Compare SCCM vs ENA
| 8.7 SCCM | 9.0 ENA | |
|---|---|---|
| Score | ||
| Buzzbox Score | 8.7 (Excellent) | 9.0 (Exceptional) |
| Event Details | ||
| Dates | March 22-24, 2026 | September 28 - October 1, 2026 |
| Location | McCormick Place West Building, Chicago, IL | Phoenix, AZ (Phoenix Convention Center) |
| Scale | large | large |
| Audience | ||
| Attendees | 5,000 | 4,100 |
| Exhibitors | — | — |
| Purchasing authority | ~50% | ~60% |
| Effective buyers | 2,500 | 2,460 |
| Costs | ||
| $/sqft | $46 | $38 |
| 10×10 space | $4,600 | $3,800 |
| All-in estimate | — | $7,000 – $13,000 |
| Cost per buyer | — | $4.07 |
Why exhibit at SCCM
The largest multiprofessional critical care conference in the US, drawing 5,000+ ICU clinicians who directly influence ventilator, monitoring, and infusion system purchasing.

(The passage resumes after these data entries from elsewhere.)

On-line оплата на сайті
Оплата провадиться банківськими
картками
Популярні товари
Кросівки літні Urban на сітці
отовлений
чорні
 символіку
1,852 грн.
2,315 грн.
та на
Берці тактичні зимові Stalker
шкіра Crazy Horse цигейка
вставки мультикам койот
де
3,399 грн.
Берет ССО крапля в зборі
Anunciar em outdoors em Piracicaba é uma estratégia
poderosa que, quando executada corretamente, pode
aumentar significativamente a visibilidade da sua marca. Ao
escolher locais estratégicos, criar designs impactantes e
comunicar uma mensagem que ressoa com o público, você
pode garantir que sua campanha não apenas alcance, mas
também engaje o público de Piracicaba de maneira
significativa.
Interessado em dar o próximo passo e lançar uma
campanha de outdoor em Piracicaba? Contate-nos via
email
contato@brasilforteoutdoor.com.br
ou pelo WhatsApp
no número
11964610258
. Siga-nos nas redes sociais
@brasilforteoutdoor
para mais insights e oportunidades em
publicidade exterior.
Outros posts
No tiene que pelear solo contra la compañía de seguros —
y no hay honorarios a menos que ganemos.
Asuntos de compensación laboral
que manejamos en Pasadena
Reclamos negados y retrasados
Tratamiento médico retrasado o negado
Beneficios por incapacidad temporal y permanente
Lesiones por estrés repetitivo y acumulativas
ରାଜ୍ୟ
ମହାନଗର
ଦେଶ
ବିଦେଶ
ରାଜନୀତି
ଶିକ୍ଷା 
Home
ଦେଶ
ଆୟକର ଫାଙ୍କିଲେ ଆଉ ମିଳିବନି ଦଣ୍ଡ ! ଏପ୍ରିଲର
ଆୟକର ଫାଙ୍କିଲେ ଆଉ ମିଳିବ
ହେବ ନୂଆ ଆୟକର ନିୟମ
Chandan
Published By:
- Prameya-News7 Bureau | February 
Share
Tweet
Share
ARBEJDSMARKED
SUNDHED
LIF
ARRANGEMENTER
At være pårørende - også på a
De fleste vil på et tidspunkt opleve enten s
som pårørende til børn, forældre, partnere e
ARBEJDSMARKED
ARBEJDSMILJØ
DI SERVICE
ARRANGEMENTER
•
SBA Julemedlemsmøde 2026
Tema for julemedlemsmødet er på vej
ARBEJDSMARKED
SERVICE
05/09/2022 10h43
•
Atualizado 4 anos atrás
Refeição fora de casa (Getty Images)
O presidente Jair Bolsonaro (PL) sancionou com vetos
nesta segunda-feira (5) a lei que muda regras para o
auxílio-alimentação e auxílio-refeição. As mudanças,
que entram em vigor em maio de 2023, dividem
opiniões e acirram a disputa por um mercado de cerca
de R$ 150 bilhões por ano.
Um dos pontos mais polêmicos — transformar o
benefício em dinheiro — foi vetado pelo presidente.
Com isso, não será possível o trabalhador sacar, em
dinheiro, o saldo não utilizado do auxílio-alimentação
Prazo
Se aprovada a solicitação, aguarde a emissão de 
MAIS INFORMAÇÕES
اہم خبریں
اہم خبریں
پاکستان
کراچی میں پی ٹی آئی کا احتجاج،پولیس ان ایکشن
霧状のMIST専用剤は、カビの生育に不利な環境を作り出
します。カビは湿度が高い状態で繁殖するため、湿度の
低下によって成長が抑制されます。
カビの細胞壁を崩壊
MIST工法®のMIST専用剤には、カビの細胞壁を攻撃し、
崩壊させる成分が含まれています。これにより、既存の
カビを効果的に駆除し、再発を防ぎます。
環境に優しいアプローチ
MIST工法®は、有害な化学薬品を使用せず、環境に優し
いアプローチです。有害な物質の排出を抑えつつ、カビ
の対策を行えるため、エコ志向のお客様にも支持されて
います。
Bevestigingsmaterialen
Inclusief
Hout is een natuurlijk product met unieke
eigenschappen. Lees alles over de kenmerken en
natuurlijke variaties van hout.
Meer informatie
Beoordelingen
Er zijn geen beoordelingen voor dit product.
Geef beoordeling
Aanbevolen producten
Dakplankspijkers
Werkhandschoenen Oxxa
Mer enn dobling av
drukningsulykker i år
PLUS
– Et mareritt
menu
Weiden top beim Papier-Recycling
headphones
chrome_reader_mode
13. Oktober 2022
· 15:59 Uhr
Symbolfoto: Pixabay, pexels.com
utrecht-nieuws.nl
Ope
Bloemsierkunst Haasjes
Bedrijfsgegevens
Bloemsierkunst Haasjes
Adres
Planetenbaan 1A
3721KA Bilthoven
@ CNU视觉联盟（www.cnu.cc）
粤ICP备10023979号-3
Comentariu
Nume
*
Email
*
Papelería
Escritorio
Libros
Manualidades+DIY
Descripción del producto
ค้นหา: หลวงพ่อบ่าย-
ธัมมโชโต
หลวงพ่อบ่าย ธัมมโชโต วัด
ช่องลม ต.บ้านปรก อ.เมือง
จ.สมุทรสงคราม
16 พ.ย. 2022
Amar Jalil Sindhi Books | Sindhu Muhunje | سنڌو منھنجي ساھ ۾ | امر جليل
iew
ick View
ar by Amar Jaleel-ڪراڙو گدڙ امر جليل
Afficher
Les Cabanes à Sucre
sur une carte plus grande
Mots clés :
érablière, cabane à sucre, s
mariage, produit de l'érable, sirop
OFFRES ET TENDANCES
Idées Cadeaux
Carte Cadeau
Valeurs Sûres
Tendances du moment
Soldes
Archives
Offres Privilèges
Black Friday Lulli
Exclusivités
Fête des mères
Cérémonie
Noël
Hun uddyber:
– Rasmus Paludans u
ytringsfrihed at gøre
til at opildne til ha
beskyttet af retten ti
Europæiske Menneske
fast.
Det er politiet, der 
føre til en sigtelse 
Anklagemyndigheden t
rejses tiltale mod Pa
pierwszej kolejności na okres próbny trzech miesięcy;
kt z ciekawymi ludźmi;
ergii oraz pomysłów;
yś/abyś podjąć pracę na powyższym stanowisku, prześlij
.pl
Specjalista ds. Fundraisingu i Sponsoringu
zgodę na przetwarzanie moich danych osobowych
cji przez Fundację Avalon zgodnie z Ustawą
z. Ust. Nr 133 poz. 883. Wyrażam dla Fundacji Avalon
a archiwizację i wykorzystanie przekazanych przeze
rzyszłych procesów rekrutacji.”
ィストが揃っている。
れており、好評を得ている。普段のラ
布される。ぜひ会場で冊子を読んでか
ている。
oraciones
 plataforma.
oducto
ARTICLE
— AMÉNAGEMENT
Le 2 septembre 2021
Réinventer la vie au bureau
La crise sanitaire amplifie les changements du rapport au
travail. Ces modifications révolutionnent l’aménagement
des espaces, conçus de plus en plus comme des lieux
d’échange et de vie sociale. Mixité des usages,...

McCormick Place venue keeps logistics simple for large booth builds.
Why exhibit at ENA
4,100+ emergency nurses with direct influence on ED equipment purchasing. Nurses often drive device selection in the ED more than physicians -- they evaluate ease-of-use, workflow integration, and training requirements. Cost-effective at $38/sqft compared to physician-focused conferences.
Why skip SCCM
Heavy academic orientation means many attendees are residents, fellows, and researchers with limited purchasing authority. Exhibitor count is modest (130) reflecting a focused but smaller expo floor compared to mega shows like HIMSS or RSNA.
Why skip ENA
Nursing audience means your sales team needs to adjust messaging from clinical features to workflow/usability/value. If your device requires physician ordering or is capital equipment approved at the C-suite level, ACEP (physician-focused) is a better fit.